Understanding Outputs

How to read and interpret KAST results.


Output Folder Structure

All results are saved inside your active workspace folder (workspaces/<your_workspace>/):

workspaces/<your_workspace>/
├── prepared_data/
│   └── invalid_smiles_report.txt        # Audit report of rejected SMILES
├── 01_train_set.csv                     # Training data
├── 01_test_set.csv                      # Test data
├── trained_model/                       # Trained neural network files
├── 4_0_evaluation_report.txt           # Main metrics
├── 4_1_cross_validation_results.txt    # Cross-val scores
├── 4_2_enrichment_factor_results.txt   # Enrichment analysis
├── 4_3_tanimoto_similarity_results.txt # Similarity analysis
├── 4_4_learning_curve_results.txt      # Learning curve data
├── <custom_filename>.csv     # Prediction results (Default: 05_new_molecule_predictions.csv)
├── 4_0_roc_curve.png
├── 4_4_learning_curve.png
├── 4_2_enrichment_curve.png
├── 4_3_tanimoto_similarity_histogram.png
└── logs/
    └── kast_20251028.log               # Detailed execution log

CSV Files

01_train_set.csv & 01_test_set.csv

Columns:

  • SMILES — Molecular structure

  • Label — 1 (active) or 0 (inactive)

  • Name — Compound name (if provided)

Example:

SMILES,Label,Name
CC(C)Cc1ccc(cc1)C(C)C(O)=O,1,ibuprofen
CN1C=NC2=C1C(=O)N(C(=O)N2C)C,1,caffeine
CCCCCCCCCCCCCCCC,0,hexadecane

<custom_filename>.csv (Default: 05_new_molecule_predictions.csv)

Columns:

  • SMILES — Molecular structure

  • K-Score — Prediction score (0.0-1.0)

  • Predicted_Class — “Active” or “Inactive”

Example:

SMILES,K-Score,Predicted_Class
CCc1ccccc1O,0.94,Active
Cc1ccccc1C,0.92,Active
CCCc1ccccc1O,0.87,Active
Cc1ccc(cc1)C,0.45,Inactive
CCc1ccccc1,0.22,Inactive

Interpretation:

  • K-Score 0.9-1.0 → Very likely active

  • K-Score 0.7-0.9 → Likely active

  • K-Score 0.5-0.7 → Uncertain

  • K-Score 0.0-0.5 → Likely inactive

The K-Prediction Score represents the predicted probability of the active class P(active). In virtual screening workflows, probability-based scores are primarily used for ranking and prioritization rather than as absolute estimates, as discriminative power is generally more relevant than probability calibration for hit selection (Truchon & Bayly, 2007).


Metrics Files

4_0_evaluation_report.txt

Main evaluation metrics on test set:

ROC-AUC Score: 0.87
Accuracy: 0.85
Sensitivity (Recall): 0.82
Specificity: 0.88
Precision: 0.86
F1-Score: 0.84

Interpretation:

Metric

What It Means

Good Value

ROC-AUC

Overall model performance (0-1)

> 0.8

Accuracy

% correct predictions

> 80%

Sensitivity

% of actives found

> 80%

Specificity

% of inactives correctly rejected

> 80%

Precision

% of predictions that are correct

> 80%

F1-Score

Balance between precision & recall

> 0.8

The ROC-AUC is the recommended primary metric for evaluating binary classifiers in bioactivity prediction, as it is threshold-independent and robust to class imbalance (Hanley & McNeil, 1982). For imbalanced chemical datasets, F1-Score and Sensitivity are particularly important as complementary metrics (Jiang et al., 2025).

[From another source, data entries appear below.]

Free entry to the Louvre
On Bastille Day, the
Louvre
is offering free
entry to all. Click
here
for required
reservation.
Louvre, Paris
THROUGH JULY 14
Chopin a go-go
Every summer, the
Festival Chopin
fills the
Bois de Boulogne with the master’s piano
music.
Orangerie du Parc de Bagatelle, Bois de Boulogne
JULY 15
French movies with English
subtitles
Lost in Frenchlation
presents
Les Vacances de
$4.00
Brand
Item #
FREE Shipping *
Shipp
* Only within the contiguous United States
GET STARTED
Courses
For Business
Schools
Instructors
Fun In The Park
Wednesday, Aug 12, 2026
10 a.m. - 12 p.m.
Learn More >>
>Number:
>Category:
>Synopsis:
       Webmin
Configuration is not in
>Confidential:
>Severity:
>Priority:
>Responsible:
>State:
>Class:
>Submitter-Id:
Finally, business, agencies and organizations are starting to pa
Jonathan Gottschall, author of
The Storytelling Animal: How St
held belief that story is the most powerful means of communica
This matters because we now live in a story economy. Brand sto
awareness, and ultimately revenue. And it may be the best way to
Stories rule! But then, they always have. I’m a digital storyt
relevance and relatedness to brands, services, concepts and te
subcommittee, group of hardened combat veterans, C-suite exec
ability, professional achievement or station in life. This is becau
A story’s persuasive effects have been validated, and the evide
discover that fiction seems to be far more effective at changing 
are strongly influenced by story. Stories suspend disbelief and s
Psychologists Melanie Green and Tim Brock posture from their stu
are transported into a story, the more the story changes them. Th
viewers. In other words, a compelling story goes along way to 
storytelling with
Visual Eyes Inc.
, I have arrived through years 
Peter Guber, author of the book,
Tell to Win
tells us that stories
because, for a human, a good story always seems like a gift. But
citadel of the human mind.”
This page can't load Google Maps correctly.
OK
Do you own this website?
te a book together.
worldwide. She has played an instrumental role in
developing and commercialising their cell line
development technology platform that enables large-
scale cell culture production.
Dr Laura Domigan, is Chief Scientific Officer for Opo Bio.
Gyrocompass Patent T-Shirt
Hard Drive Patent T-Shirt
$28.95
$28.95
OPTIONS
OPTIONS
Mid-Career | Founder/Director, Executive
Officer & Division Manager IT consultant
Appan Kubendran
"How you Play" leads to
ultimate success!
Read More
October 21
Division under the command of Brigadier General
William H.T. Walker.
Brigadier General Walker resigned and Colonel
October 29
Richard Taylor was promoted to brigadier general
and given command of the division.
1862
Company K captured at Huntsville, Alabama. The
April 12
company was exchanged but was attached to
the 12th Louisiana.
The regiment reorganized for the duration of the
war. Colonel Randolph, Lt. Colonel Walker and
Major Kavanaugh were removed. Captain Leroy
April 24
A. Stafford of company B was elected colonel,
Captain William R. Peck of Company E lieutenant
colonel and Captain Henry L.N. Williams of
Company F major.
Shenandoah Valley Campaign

4_1_cross_validation_results.txt

5-fold cross-validation scores:

Fold 1: AUC=0.85, Accuracy=0.84
Fold 2: AUC=0.86, Accuracy=0.85
Fold 3: AUC=0.87, Accuracy=0.86
Fold 4: AUC=0.88, Accuracy=0.87
Fold 5: AUC=0.86, Accuracy=0.85

Mean AUC: 0.864 ± 0.011
Mean Accuracy: 0.854 ± 0.011

Interpretation:

  • Low variation (±0.01) → Model is stable

  • High variation (±0.1) → Model is unstable

  • If CV score << test score → Overfitting

Cross-validation provides a less biased estimate of generalization performance than a single train/test split. In QSAR modeling, k-fold cross-validation is considered essential to assess model robustness and detect overfitting (Tropsha, 2010).


4_2_enrichment_factor_results.txt

How much better than random screening:

Enrichment Factor at 10%: 3.2x
Enrichment Factor at 20%: 2.1x
Enrichment Factor at 50%: 1.5x

Interpretation:

  • EF = 3.2x → By screening top 10%, you find 3.2x more actives than random

  • Higher EF = better virtual screening tool

The Enrichment Factor (EF) at a given percentage quantifies the ability of a model to concentrate actives in the top-ranked fraction of a screened library relative to random selection. It is one of the most widely used metrics to evaluate practical virtual screening performance (Truchon & Bayly, 2007).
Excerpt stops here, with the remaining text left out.